Slay and Pray

Image of the Hymn to Tourach card

Turn two, your opponent removes a third of your hand and cripples you. Good game!

One of the potential items you can unlock in Dragon Age II (I promise, this is not another travelogue entry) is the belt Hindsight, a rather clever item that (in-universe) evolves protection that would have saved its master after its master has died.  Among its traits is an effect that makes enemies drop better loot when killed – and that got me thinking about the absurdity of our current loot model.  Which, of course, brought to mind Magic: the Gathering.

The powers that be over at Wizards spend a lot of time testing mechanics.  One of the things that they tested extensively was the use of random mechanics, especially with discards – they wanted to see what felt fair and what didn’t.  For those unfamiliar, back in the day there were two flavors of cards forcing you to discard from your hand, one where the cards were chosen by your opponent and one where you threw out cards at random.  Both were seen as being intensely valuable, and for good reason – shutting out your opponent’s hand can net you a huge long-term advantage, especially if you start smashing it early.

The tests arrived at an interesting conclusion.  A player who was force-fed a discard was pretty much equally happy if his valuable cards were saved by luck or by skill.  But while he’d be mildly disappointed if he was forced to discard by his opponent’s choices, he was incensed at losing his best cards to complete randomness.  He was less annoyed if his opponent (wisely) picked the cards that would lose him the game, because at least then he knew that he lost to someone who understood which cards were valuable in his hand.

As a result, all discards are now of the targeted variety, because we as human beings have a much easier time with losing for some clear reason than by chance.  Which brings me to the point: why, exactly, do we still have random loot in place?

Certainly it makes sense for an enemy clad in gleaming armor and wielding an immense sword to yield something upon defeat.  But you can’t always take that sword.  Sometimes it shows up among the spoils of battle and sometimes it doesn’t, and even if you ignore the fact that it’s another layer of immersion-destroying contrivance in the midst of many others, this phantom sword turns a rewarding run into the equivalent of an enchanted sword slot machine.

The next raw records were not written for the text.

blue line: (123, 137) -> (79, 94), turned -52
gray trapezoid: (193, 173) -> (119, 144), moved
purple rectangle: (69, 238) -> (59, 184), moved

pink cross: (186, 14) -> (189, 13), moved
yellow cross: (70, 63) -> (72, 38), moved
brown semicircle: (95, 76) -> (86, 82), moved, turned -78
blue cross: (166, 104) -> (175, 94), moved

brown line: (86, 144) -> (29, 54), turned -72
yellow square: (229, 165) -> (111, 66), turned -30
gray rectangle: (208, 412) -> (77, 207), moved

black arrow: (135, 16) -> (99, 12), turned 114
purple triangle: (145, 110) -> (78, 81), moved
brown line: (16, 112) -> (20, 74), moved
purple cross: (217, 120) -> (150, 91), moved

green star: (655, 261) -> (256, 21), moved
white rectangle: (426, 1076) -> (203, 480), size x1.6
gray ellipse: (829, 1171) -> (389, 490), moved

Of course, we’ve long accepted this as a part of the genre, because it’s been there for so long that it’s easy to forget there are better options.  Have bosses drop currency for each kill that can be traded in for items.  Make bosses the center of quests.  Decouple equipment from the enemies you fight, possibly giving bosses visually distinct but functionally identical equipment so that players have something to hope for.

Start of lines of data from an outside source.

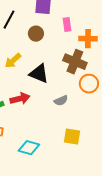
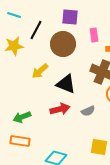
brown circle: (36, 34) -> (63, 44), size x1.6
red arrow: (20, 99) -> (60, 109), moved

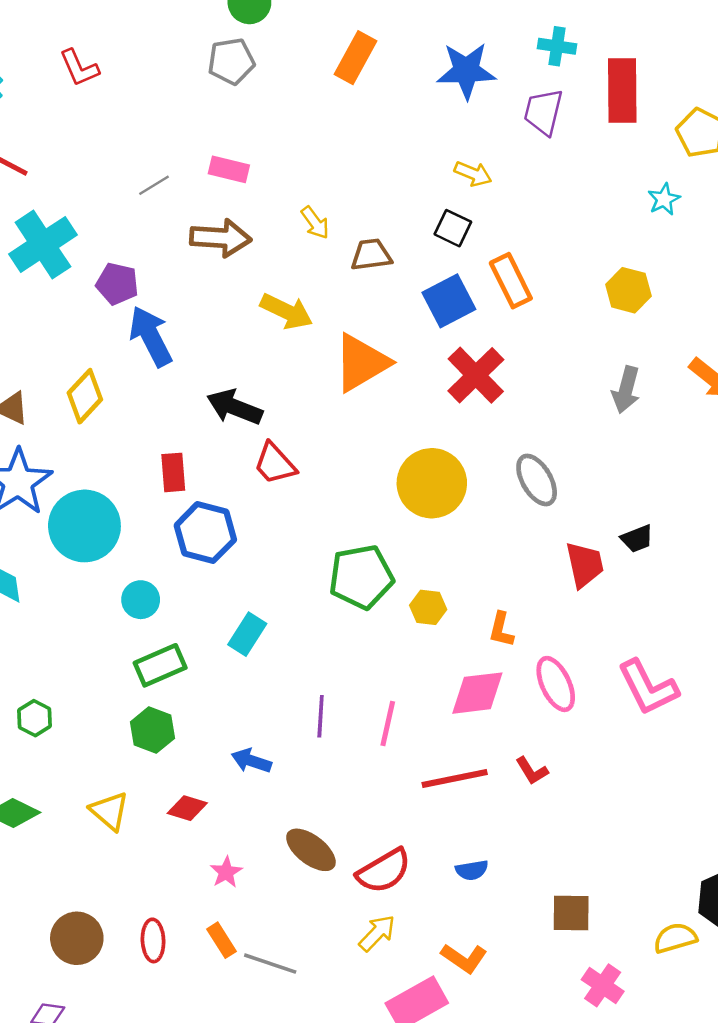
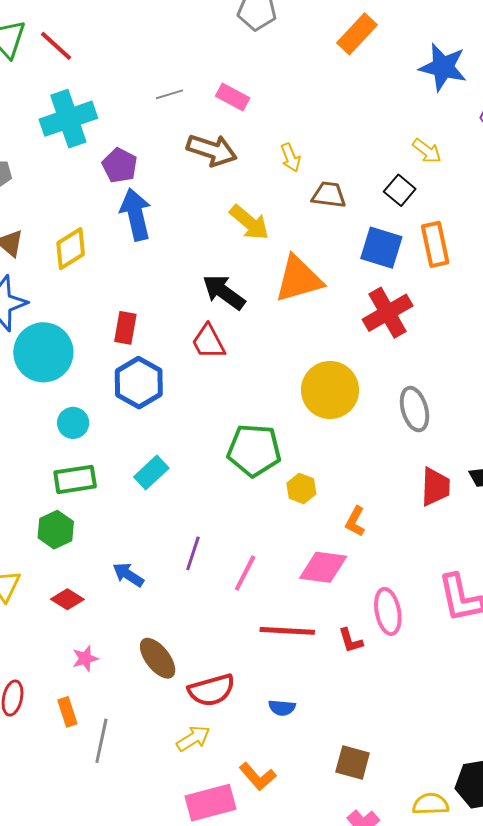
blue square: (449, 301) -> (381, 248), turned 30
black arrow: (235, 407) -> (224, 292), moved
pink ellipse: (556, 684) -> (388, 611), moved
gray line: (270, 964) -> (101, 741), turned 69

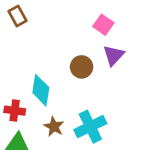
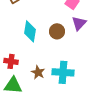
cyan diamond: (41, 90) -> (30, 31), moved
cyan cross: (90, 127) -> (63, 72), turned 30

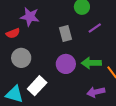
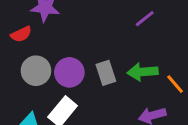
gray rectangle: (66, 34) -> (106, 73), moved
purple circle: (66, 64) -> (69, 72), moved

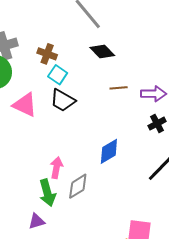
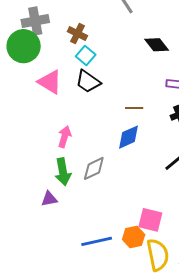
black diamond: (102, 51) -> (157, 45), moved
brown line: (119, 88) -> (134, 108), moved
pink arrow: (56, 168) -> (65, 137), moved

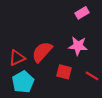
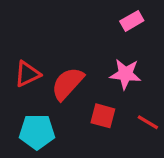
red triangle: (17, 58) -> (27, 74), moved
cyan pentagon: (23, 82) -> (37, 132), turned 30

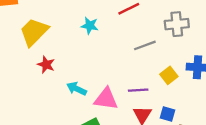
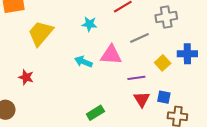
red star: (46, 65) -> (26, 77), moved
cyan arrow: (77, 89) -> (83, 62), moved
pink triangle: (106, 99) -> (111, 55), moved

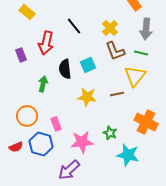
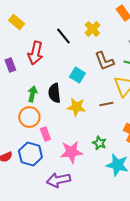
yellow cross: (110, 28) -> (92, 29), moved
cyan square: (88, 65) -> (77, 75), turned -35
black semicircle: (65, 69) -> (54, 93), moved
orange circle: (27, 116) -> (29, 117), moved
purple arrow: (69, 170) -> (58, 180), turned 30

None of these ideas are exactly new elements, mind you.  They’ve been in games for a very long time now, used to varying degrees of effectiveness.  The problem is that there are still large parts of many games dependent on the random loot model, where rewards are handed out based upon luck with random numbers instead of skill or persistence.  And random drops of any kind can complicate the game – try searching for just the right weapon modifications in Guild Wars for an example.  You don’t even have the benefit of a boss to farm for random loot there, just a vague hope that you roll just right and get a salvageable weapon with the modification you want.  Fun times!

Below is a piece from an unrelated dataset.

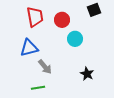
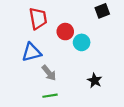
red circle: (62, 20) -> (65, 32), moved
green line: (38, 88) -> (50, 96), moved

Yes, these are ways of artificially increasing the amount of time you put into a game.  But they’re also obnoxious elements, and they’re long past the point of helping the game’s content.  I’m firmly of the mind that half of why people feel like heroics are tuned too high in Cataclysm is the repetition, the constant running of the same dungeons for the same rewards that keep not showing up.  You get some points for each boss kill, certainly, but much of the real punch still comes from the unreliably mechanic of boss drops.  The points are meant as a bonus, not the reward.

It’s a broken system.  And designers would do well to ask if having a chance to get a boss’s sword is really worth all of the frustration added when a player has killed said boss eighteen times for one damn sword.  Odds are that even if the player has been forced to drag his subscription out longer for that one sword, he won’t stick around much longer, because he’s sick of that dance.

About expostninja

I've been playing video games and MMOs for years, I read a great deal of design articles, and I work for a news site. This, of course, means that I want to spend more time talking about them. I am not a ninja.

One response to “Slay and Pray”

  1. Drew says :

    Ah, yes, good ol’ Hymn to Tourach. A card so vile that I maindecked four Disrupts (U: counter target instant, draw a card) in my counter-post deck back in the day (and of course maindecked four of them in my Necro deck). But I digress. 🙂

    Excellent post – the parallels you draw between the lessons learned from randomness in MtG and MMOs today is quite insightful. The question is how to resolve the disparity between too accessible (getting the sword drop every time) and stupid loot tables (as you mention above). Finding the happy medium that keeps people both subscribed and interested.